Talking about democracy and the freedoms we enjoy here, it is easy for 
me to compare our country to Laos and the freedoms that they lack.
 Discussing tribal culture and power structure, I can easily rattle off
 analogies gathered on my adventure to Laos. Immersion in Laos has also
 given me an understanding of my own culture and some of the advantages 
of being born in North America. This trip is one that I will continue
 to mine in my memories for the rest of my life. This is travel at its 
finest: educational, adventurous and most of all enlightening.”

Through SEAIF staff development, teachers and students will learn about Laos and Southeast Asia, while linking with California issues. For example in our staff development offering California and Laos: Rice Growing Communities on Two Sides of the Pacific Rim we will explore the economic, nutritional, social and ritual importance of rice in Southeast Asian culture. We will focus upon the cultivation of rice as the foundation of the village economy. We will discuss the origins of rice cultivation in tropical Asia, will explore the ecology of rice growing from the germination of the seed to the storing of the harvest and will examine the significance of rice to subsistence farmers, national economies and world trade. During this unit will also study the relationship between rice growing and art and ceremony in traditional Asian culture. Finally, the unit will compare and contrast rice growing in Southeast Asia with rice cultivation in California (the state which produces the largest rice crop in the United States). We will work closely with University of California Cooperative Agriculture Extension in Butte and Sutter counties, with the Rice Growers Association headquartered in Marysville, and with selected growers such as Koda Farms in Fresno and Lundberg Farms in Butte County to link the discussion of rice production in remote Asian villages to rice production in the central valley of California.

SEAIF staff development will be based on themes particular to the area under study and universally applicable in developing countries. For instance, a unit on tropic agriculture and local impacts of the global market place might focus on coffee production.

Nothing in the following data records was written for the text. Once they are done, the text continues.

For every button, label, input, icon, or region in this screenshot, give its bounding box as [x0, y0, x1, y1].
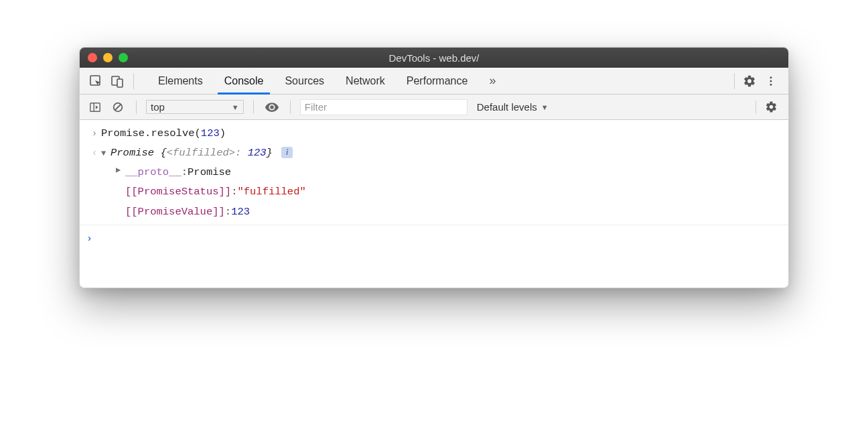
subtoolbar-divider-2 — [253, 101, 254, 114]
main-toolbar: Elements Console Sources Network Perform… — [80, 68, 788, 95]
sidebar-toggle-icon[interactable] — [86, 99, 104, 116]
internal-key: [[PromiseValue]] — [125, 203, 225, 221]
filter-input[interactable] — [300, 99, 467, 115]
expand-triangle-icon[interactable]: ▶ — [116, 164, 125, 178]
expand-triangle-icon[interactable]: ▼ — [101, 147, 111, 161]
panel-tabs: Elements Console Sources Network Perform… — [147, 68, 506, 94]
window-title: DevTools - web.dev/ — [80, 52, 788, 64]
internal-key: [[PromiseStatus]] — [125, 183, 231, 201]
execution-context-select[interactable]: top ▼ — [146, 100, 244, 114]
context-label: top — [151, 101, 165, 113]
toolbar-right — [730, 70, 782, 92]
chevron-down-icon: ▼ — [232, 103, 239, 111]
inspect-icon[interactable] — [86, 72, 105, 90]
expr-arg: 123 — [201, 127, 220, 139]
devtools-window: DevTools - web.dev/ Elements Console Sou… — [79, 47, 789, 288]
output-marker-icon: ‹ — [88, 144, 101, 161]
console-prompt[interactable]: › — [80, 225, 788, 253]
log-levels-select[interactable]: Default levels ▼ — [473, 100, 553, 114]
maximize-button[interactable] — [119, 53, 128, 62]
object-state: <fulfilled> — [167, 147, 235, 159]
svg-rect-2 — [117, 79, 123, 87]
minimize-button[interactable] — [103, 53, 113, 62]
expr-prefix: Promise.resolve( — [101, 127, 201, 139]
settings-icon[interactable] — [739, 70, 760, 92]
toolbar-divider-right — [734, 73, 735, 89]
subtoolbar-divider — [136, 101, 137, 114]
internal-value: "fulfilled" — [237, 183, 305, 201]
svg-point-3 — [770, 76, 772, 78]
tab-sources[interactable]: Sources — [274, 68, 335, 94]
output-object[interactable]: ▼Promise {<fulfilled>: 123} i — [101, 144, 780, 162]
traffic-lights — [88, 53, 128, 62]
tab-performance[interactable]: Performance — [396, 68, 479, 94]
subtoolbar-divider-4 — [755, 101, 756, 114]
expr-suffix: ) — [220, 127, 226, 139]
more-menu-icon[interactable] — [760, 70, 782, 92]
proto-key: __proto__ — [125, 164, 182, 182]
object-class: Promise — [111, 147, 154, 159]
tab-elements[interactable]: Elements — [147, 68, 214, 94]
svg-point-5 — [770, 83, 772, 85]
device-toggle-icon[interactable] — [108, 72, 127, 90]
toolbar-divider — [133, 73, 134, 89]
console-toolbar: top ▼ Default levels ▼ — [80, 95, 788, 120]
live-expression-icon[interactable] — [263, 99, 281, 116]
chevron-down-icon: ▼ — [541, 103, 549, 111]
console-settings-icon[interactable] — [760, 97, 782, 118]
proto-value: Promise — [188, 164, 231, 182]
prompt-caret-icon: › — [88, 229, 101, 247]
console-output-line: ‹ ▼Promise {<fulfilled>: 123} i — [80, 143, 788, 163]
object-value: 123 — [248, 147, 267, 159]
console-body: › Promise.resolve(123) ‹ ▼Promise {<fulf… — [80, 120, 788, 288]
tabs-overflow[interactable]: » — [478, 68, 506, 94]
console-input-line: › Promise.resolve(123) — [80, 124, 788, 143]
close-button[interactable] — [88, 53, 97, 62]
clear-console-icon[interactable] — [109, 99, 127, 116]
input-marker-icon: › — [88, 125, 101, 141]
svg-line-9 — [115, 104, 121, 110]
levels-label: Default levels — [477, 101, 537, 113]
subtoolbar-divider-3 — [290, 101, 291, 114]
input-expression: Promise.resolve(123) — [101, 125, 780, 143]
tab-network[interactable]: Network — [335, 68, 396, 94]
tab-console[interactable]: Console — [214, 68, 275, 94]
property-line-status[interactable]: [[PromiseStatus]]: "fulfilled" — [80, 182, 788, 202]
info-icon[interactable]: i — [281, 147, 293, 158]
property-line-proto[interactable]: ▶ __proto__: Promise — [80, 163, 788, 182]
property-line-value[interactable]: [[PromiseValue]]: 123 — [80, 202, 788, 222]
svg-rect-6 — [90, 103, 100, 111]
internal-value: 123 — [231, 203, 250, 221]
titlebar: DevTools - web.dev/ — [80, 48, 788, 68]
svg-point-4 — [770, 80, 772, 82]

The unit will detail the development of coffee planting in tropical Asia, will discuss the increasing demand for high quality coffee in industrialized, developed countries, will explore the technology and economics of coffee production in southern Laos and will stress that since coffee is a tropical crop its production its sale in the United States is one of many instances of increasing global integration.

We are willing to work with districts to customize staff development so it will meet the need for teachers to earn district credits. We also have the potential to offer credits through Continuing Education at UOP (University of the Pacific at Stockton) for $50 a unit. A 30 hour class would qualify for two units.